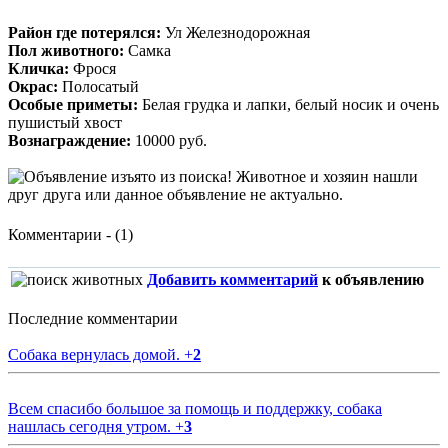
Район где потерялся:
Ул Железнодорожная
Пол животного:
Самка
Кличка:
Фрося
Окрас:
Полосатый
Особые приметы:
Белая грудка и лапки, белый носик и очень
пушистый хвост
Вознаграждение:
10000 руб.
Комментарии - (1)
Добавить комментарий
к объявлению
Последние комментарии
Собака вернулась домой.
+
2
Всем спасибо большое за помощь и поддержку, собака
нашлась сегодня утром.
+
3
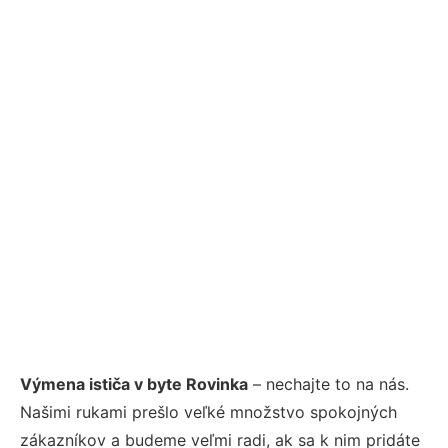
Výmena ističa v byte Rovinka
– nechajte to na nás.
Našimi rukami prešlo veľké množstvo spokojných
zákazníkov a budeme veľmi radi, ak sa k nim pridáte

* * * * * * * * *

Return the listing unchanged except for the pictures, which should be dropped.

▶ **Answer to the problem**:
Район где потерялся:
Ул Железнодорожная
Пол животного:
Самка
Кличка:
Фрося
Окрас:
Полосатый
Особые приметы:
Белая грудка и лапки, белый носик и очень
пушистый хвост
Вознаграждение:
10000 руб.
Комментарии - (1)
Добавить комментарий
к объявлению
Последние комментарии
Собака вернулась домой.
+
2
Всем спасибо большое за помощь и поддержку, собака
нашлась сегодня утром.
+
3
Výmena ističa v byte Rovinka
– nechajte to na nás.
Našimi rukami prešlo veľké množstvo spokojných
zákazníkov a budeme veľmi radi, ak sa k nim pridáte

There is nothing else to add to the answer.